The key resolved clause in H. Res. 1194 before us today reads:
Resolved, That the House of Representatives
(A) the United States Government and the international community to immediately
take all appropriate actions to support and strengthen the legitimate Government
of Lebanon under Prime Minister Fouad Siniora;
The Iraq war authorization language from 2002 is strikingly similar, as you
can see here:
(a) AUTHORIZATION- The President is authorized to use the Armed Forces of
the United States as he determines to be necessary and appropriate in order
(1) defend the national security of the United States against the continuing
threat posed by Iraq;
I am concerned that this kind of similarity is intentional and will inevitably
result in US military action in Lebanon, or against Syria or Iran.

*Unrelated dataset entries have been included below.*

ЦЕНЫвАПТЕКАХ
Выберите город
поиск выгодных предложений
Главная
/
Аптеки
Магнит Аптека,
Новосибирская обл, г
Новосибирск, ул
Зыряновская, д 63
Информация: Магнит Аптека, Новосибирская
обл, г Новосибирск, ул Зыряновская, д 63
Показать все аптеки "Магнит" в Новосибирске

I am also concerned over the process of bringing this resolution to the Floor
for a vote. I find it outrageous that H. Res. 1194, which calls for more risky
US interventionism in the Middle East, is judged sufficiently "non-controversial"

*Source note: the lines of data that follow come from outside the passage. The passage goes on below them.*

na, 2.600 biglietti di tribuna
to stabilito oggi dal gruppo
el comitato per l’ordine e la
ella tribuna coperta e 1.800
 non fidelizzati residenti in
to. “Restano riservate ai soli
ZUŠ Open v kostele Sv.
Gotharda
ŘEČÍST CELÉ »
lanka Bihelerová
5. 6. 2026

to be placed on the suspension calendar for consideration on the House Floor
outside of normal order. Have we reached the point where it is no longer controversial
to urge the president to use "all appropriate actions" with the
unmistakable implication that force may be used to intervene in the domestic
affairs of a foreign country?
Mr. Speaker, the Arab League has been mediating the conflict between rival
political factions in Lebanon and has had some success in halting the recent
violence. Currently, negotiations are taking place in Qatar between the Lebanese
factions and some slow but encouraging progress is being made. Regional actors
who do have an interest in the conflict have stepped up in attempt
to diffuse the crisis and reach a peaceful solution, and press reports today
suggest that a deal between the rival factions may have been reached. Yet at
this delicate stage of negotiations the US House is preparing to pass a very
confrontational resolution pledging strong support for one side and condemning
competing factions. US threats in this resolution to use "all appropriate
actions" to support one faction are in fact a strong disincentive for factions
to continue peaceful negotiations and could undermine the successes thus far
under Arab League moderation.
This legislation strongly condemns Iranian and Syrian support to one faction
in Lebanon while pledging to involve the United States on the other side. Wouldnt
it be better to be involved on neither side and instead encourage the negotiations
that have already begun to resolve the conflict?
Afghanistan continues to sink toward chaos with no end in sight. The war in
Iraq, launched on lies and deceptions, has cost nearly a trillion dollars and
more than 4,000 lives with no end in sight. Saber rattling toward Iran and Syria
increases daily, including in this very legislation. Yet we are committing ourselves
to intervene in a domestic political dispute that has nothing to do with the
This resolution leads us closer to a wider war in the Middle East. It involves
the United States unnecessarily in an internal conflict between competing Lebanese
political factions and will increase rather than decrease the chance for an
increase in violence. The Lebanese should work out political disputes on their
own or with the assistance of regional organizations like the Arab League. I
urge my colleagues to reject this march to war and to reject H. Res. 1194.